## Task description
Output only this range of the data below: the line that contains "MB326 usato per l’addestramento dei piloti." through the final line, both ends included, each retyped exactly.

## Saved entries
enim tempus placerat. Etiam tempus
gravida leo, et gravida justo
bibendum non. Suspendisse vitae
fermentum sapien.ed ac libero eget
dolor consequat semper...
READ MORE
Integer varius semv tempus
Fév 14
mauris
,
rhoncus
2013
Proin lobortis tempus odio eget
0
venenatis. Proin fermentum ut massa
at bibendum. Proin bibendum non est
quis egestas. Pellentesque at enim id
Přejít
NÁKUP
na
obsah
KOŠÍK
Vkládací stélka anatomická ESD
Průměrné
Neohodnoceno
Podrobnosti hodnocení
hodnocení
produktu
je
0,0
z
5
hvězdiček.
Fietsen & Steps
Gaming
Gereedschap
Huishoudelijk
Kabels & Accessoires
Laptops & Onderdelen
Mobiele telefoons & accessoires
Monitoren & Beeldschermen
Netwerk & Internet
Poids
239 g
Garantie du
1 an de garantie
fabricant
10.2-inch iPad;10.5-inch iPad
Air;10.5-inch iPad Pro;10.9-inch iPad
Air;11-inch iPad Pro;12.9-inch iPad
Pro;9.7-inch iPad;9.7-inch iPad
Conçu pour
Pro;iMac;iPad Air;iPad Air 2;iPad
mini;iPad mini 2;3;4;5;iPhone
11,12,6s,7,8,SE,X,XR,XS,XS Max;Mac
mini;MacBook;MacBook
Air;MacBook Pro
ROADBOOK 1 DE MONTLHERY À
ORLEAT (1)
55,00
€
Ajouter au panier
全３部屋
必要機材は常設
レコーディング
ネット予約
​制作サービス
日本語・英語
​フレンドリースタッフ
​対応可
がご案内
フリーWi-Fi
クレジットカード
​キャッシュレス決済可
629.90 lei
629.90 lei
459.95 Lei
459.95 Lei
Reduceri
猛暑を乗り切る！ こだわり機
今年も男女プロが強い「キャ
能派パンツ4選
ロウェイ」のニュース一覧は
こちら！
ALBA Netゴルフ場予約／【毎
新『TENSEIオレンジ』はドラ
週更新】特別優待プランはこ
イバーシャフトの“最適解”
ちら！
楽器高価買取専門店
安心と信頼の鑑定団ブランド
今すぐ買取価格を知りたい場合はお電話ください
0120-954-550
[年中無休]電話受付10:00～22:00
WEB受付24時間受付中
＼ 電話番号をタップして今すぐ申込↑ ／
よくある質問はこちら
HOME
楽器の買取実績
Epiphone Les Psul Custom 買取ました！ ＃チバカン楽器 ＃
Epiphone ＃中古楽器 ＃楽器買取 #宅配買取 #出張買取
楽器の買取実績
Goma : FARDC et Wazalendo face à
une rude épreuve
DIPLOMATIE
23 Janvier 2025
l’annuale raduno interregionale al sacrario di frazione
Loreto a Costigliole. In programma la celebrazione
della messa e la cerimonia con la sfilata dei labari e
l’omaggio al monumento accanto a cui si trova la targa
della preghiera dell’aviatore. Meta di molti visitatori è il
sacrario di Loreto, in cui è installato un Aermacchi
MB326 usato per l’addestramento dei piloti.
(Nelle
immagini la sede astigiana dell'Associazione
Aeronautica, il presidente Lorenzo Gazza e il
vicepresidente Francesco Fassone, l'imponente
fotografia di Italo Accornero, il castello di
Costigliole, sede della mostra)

## Exercise result
MB326 usato per l’addestramento dei piloti.
(Nelle
immagini la sede astigiana dell'Associazione
Aeronautica, il presidente Lorenzo Gazza e il
vicepresidente Francesco Fassone, l'imponente
fotografia di Italo Accornero, il castello di
Costigliole, sede della mostra)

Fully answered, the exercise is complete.